* Exercise goal:
Please return every line from the entries that has the string "voice" in it.

* Recorded information:
- - - - -

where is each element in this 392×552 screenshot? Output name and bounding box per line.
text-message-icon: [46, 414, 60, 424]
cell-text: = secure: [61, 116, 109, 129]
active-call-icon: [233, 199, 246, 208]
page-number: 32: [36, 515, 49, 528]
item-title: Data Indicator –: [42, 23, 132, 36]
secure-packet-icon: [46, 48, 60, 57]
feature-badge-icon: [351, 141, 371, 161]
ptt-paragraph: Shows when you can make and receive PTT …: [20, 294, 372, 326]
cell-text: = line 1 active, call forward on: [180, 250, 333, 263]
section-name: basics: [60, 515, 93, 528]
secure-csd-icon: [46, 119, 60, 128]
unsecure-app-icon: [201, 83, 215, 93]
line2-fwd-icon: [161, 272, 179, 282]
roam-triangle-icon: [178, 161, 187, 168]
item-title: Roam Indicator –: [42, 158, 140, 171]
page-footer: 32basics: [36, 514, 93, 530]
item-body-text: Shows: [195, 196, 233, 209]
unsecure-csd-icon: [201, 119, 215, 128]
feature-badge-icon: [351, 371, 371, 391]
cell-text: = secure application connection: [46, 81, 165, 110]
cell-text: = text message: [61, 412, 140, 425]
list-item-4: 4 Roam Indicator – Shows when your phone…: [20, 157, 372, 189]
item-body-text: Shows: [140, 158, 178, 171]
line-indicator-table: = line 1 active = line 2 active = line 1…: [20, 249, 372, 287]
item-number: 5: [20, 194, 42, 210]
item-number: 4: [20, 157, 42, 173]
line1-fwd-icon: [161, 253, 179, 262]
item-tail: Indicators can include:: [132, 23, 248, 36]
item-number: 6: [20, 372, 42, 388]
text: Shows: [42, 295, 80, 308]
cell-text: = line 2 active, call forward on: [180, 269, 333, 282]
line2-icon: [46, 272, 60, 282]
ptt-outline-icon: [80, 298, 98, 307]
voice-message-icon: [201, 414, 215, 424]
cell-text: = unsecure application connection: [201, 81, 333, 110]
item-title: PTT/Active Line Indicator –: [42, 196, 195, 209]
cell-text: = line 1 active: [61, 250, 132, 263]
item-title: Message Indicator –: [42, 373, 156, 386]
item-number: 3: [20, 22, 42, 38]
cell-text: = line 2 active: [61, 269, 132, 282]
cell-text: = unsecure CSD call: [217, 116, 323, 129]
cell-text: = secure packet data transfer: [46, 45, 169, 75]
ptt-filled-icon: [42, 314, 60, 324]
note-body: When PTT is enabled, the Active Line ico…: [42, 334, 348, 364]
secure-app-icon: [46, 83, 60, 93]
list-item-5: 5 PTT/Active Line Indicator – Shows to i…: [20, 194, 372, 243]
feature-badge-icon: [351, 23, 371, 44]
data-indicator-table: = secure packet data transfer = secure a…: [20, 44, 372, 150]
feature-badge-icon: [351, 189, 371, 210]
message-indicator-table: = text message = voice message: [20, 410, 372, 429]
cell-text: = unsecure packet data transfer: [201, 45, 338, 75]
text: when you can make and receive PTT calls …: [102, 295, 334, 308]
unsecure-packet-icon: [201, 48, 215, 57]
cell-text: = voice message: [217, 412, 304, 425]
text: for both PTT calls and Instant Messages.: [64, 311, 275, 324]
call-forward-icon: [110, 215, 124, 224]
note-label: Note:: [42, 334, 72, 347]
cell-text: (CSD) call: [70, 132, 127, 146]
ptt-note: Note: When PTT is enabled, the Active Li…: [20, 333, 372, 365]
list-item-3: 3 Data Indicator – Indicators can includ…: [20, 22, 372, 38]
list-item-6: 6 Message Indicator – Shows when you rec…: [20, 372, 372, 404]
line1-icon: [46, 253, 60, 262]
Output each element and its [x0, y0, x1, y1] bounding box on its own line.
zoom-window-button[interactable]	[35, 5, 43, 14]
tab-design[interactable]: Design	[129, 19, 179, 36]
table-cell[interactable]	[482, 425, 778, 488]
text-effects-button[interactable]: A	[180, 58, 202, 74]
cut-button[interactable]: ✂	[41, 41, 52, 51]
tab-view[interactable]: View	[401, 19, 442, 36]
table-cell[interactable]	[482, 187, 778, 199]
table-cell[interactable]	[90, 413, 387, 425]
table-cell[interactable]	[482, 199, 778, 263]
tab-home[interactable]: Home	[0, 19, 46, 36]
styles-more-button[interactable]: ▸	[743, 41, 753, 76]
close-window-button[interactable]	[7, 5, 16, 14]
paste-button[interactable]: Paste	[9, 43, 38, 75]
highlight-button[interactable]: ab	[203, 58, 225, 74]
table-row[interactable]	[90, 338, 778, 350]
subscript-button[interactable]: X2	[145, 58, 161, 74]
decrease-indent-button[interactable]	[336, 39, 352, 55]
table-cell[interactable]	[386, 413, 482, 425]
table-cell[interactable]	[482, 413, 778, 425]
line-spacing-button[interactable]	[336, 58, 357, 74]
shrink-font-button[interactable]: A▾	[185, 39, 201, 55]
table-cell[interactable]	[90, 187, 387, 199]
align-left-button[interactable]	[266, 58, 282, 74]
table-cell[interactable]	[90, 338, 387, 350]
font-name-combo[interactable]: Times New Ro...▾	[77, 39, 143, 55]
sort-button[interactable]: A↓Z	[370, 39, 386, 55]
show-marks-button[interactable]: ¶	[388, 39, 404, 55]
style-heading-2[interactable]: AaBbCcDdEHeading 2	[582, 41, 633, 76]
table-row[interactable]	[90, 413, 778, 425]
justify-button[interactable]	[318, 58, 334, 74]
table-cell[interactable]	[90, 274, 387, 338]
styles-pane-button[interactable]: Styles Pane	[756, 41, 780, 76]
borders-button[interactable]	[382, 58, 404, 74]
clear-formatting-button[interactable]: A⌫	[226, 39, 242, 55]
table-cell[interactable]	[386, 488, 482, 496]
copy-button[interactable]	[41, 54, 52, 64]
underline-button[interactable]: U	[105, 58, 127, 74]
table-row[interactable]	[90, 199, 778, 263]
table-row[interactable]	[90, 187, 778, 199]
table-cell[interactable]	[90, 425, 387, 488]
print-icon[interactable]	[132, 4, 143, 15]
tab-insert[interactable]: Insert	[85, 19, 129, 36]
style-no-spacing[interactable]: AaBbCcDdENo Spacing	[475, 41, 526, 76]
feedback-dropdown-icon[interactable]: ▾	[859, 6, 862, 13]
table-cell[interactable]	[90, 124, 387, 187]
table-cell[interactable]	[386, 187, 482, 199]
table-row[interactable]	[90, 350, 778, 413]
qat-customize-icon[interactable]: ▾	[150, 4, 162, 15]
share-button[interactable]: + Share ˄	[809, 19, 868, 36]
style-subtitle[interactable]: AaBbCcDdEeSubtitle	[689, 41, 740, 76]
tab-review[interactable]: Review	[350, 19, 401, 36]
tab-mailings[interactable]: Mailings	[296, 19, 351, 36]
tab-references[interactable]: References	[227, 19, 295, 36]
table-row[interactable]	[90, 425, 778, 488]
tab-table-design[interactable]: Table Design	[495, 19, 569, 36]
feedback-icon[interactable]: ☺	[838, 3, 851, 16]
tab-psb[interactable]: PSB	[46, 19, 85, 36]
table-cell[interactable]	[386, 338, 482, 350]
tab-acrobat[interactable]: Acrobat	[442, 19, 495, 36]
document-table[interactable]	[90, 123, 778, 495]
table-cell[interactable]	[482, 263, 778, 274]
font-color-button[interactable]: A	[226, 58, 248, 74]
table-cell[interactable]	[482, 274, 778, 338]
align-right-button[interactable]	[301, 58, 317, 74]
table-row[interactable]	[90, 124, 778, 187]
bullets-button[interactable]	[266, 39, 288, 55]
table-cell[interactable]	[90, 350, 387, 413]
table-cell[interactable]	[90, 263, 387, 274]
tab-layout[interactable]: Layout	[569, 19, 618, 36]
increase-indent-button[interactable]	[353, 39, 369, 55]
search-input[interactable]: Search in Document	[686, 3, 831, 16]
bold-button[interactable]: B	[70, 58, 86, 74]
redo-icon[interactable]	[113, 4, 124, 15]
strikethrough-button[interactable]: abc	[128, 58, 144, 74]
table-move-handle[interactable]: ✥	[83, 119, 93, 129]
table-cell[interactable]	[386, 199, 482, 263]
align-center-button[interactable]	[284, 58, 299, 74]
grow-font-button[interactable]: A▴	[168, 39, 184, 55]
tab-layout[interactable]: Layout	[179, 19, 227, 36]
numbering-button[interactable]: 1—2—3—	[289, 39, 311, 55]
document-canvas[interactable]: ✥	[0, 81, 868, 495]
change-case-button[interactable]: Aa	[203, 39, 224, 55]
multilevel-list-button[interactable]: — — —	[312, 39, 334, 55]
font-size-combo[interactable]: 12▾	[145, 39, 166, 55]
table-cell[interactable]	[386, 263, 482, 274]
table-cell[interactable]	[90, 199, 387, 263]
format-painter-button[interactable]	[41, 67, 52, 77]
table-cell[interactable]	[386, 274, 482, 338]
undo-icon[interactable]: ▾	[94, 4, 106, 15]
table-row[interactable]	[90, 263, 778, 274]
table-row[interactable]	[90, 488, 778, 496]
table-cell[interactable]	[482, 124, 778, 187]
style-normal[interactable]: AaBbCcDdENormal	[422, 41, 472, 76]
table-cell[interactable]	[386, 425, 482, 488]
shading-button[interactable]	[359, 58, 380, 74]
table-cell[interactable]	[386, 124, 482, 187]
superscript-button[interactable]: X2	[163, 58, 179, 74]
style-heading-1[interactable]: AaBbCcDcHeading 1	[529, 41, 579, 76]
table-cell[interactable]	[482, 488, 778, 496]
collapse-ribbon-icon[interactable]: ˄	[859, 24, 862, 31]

- - - - -

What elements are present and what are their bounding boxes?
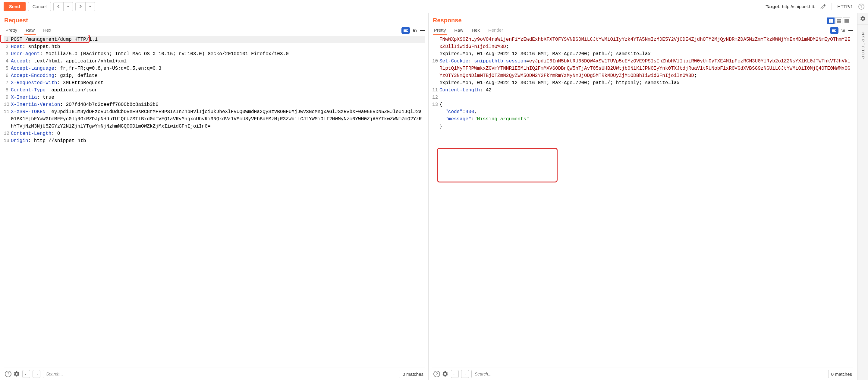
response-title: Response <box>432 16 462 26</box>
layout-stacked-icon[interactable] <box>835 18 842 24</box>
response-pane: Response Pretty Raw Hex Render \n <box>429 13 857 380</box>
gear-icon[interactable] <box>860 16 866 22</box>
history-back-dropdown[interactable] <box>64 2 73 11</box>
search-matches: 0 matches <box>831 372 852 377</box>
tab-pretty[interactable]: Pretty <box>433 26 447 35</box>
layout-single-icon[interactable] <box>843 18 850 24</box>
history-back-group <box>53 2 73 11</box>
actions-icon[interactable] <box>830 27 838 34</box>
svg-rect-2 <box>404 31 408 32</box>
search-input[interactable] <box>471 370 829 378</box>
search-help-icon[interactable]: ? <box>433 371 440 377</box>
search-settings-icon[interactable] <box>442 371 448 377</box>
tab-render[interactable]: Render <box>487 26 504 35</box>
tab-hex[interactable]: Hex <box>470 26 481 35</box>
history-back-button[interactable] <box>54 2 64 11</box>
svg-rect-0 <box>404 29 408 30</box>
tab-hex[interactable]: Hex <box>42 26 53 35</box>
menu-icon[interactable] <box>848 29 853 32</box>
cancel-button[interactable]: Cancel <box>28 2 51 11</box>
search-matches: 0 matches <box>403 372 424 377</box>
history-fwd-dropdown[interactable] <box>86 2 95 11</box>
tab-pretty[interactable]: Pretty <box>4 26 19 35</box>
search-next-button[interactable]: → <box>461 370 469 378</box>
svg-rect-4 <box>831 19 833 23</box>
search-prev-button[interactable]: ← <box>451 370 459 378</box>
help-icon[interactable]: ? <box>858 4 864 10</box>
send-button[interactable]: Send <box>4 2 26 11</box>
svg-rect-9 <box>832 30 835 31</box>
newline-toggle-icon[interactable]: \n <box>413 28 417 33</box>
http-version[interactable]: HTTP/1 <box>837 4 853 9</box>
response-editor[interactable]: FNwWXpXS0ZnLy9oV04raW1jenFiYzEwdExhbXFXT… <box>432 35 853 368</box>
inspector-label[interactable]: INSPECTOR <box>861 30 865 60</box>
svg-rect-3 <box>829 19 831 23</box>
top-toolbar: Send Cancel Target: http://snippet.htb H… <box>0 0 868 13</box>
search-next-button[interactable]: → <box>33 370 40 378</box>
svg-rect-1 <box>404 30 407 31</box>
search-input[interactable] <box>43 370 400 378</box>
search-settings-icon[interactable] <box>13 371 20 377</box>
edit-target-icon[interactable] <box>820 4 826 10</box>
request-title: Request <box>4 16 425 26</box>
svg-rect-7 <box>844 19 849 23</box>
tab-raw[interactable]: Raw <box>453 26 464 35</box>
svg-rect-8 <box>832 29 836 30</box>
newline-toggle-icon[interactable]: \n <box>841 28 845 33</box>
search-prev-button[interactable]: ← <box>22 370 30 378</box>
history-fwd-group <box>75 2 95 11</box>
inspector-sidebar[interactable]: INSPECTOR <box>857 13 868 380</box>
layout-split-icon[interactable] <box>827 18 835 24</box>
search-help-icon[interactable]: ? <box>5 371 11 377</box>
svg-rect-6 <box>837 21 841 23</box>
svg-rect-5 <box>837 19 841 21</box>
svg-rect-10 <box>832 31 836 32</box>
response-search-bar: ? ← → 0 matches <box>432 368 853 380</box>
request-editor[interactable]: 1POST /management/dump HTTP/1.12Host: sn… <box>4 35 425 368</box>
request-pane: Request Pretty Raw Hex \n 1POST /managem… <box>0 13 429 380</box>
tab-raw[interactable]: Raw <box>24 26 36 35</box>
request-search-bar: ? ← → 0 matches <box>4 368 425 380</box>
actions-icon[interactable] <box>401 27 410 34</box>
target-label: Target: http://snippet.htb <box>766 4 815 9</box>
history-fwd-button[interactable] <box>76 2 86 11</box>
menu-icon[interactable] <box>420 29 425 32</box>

- - - - -

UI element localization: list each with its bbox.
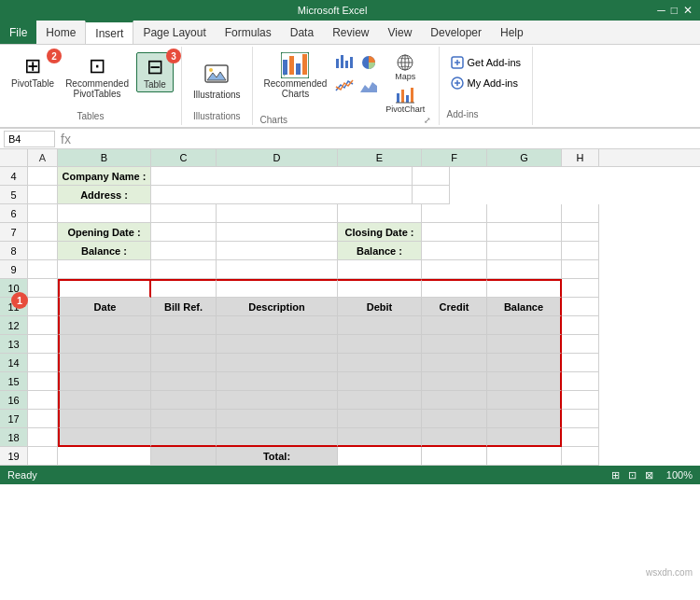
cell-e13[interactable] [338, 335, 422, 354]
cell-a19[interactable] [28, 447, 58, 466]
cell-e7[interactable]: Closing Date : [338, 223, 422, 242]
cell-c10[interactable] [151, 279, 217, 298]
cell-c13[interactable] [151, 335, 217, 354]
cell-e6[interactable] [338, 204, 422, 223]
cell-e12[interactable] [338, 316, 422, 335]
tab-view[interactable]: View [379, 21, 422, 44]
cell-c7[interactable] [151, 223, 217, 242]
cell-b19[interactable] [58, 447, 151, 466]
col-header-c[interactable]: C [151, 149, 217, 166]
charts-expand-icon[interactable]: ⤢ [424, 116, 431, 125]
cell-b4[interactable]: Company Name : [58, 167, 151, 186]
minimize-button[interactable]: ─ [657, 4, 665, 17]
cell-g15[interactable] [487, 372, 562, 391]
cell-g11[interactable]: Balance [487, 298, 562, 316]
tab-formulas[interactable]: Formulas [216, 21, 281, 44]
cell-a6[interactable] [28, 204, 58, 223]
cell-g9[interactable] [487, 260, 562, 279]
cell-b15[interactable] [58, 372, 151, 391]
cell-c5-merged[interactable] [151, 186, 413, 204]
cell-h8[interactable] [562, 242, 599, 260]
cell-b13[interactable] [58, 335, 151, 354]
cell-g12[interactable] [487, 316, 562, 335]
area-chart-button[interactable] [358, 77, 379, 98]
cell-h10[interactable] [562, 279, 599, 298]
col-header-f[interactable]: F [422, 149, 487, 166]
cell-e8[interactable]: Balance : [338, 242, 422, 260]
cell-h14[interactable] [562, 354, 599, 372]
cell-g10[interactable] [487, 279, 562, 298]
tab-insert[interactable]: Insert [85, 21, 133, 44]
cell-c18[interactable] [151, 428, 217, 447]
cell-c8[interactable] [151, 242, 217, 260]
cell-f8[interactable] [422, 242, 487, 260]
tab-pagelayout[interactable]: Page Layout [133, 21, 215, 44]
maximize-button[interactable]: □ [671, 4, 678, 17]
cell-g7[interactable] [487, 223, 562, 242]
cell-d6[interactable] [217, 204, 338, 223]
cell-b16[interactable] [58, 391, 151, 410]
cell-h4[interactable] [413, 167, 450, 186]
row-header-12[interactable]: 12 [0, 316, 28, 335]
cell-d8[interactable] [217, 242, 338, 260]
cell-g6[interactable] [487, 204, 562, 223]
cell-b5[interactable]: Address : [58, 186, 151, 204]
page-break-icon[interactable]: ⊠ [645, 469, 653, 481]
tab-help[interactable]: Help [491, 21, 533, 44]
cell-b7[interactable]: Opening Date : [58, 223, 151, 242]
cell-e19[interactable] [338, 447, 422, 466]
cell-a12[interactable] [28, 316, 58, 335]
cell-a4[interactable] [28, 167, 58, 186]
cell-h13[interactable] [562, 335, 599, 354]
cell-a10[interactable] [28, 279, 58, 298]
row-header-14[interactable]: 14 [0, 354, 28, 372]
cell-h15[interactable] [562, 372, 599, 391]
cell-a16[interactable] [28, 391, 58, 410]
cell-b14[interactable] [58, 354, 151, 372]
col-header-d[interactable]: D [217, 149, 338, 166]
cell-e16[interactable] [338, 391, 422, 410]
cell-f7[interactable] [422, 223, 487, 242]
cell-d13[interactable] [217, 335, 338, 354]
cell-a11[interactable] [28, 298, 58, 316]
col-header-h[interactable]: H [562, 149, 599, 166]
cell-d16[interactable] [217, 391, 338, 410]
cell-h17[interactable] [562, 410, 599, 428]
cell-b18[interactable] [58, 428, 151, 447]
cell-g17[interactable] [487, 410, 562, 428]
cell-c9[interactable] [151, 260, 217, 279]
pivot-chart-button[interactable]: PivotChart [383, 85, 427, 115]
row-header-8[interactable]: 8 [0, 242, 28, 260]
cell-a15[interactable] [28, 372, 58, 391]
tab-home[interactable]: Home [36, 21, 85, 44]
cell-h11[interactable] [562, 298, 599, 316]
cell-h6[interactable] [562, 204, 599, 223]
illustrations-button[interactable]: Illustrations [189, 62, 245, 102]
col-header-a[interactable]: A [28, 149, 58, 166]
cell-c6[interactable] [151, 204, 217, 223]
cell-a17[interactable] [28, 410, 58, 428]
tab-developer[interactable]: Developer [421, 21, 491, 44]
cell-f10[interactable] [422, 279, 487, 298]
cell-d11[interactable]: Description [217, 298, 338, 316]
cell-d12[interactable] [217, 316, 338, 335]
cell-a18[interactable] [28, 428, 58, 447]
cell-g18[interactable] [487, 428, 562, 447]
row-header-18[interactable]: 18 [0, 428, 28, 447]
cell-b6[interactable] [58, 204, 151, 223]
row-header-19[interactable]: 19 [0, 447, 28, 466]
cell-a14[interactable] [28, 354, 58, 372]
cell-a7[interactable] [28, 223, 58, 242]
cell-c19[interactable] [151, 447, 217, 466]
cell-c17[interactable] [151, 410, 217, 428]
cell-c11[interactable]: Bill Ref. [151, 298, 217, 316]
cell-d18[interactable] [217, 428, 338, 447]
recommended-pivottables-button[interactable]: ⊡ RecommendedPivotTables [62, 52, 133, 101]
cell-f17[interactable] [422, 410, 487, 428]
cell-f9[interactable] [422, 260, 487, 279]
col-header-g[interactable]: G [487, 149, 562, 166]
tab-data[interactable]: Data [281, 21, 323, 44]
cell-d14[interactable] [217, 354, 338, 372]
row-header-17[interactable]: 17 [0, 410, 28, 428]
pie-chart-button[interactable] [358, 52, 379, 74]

- - - - -

* Task output:
voice-message-icon: [201, 414, 215, 424]
message-indicator-table: = text message = voice message: [20, 410, 372, 429]
cell-text: = voice message: [217, 412, 304, 425]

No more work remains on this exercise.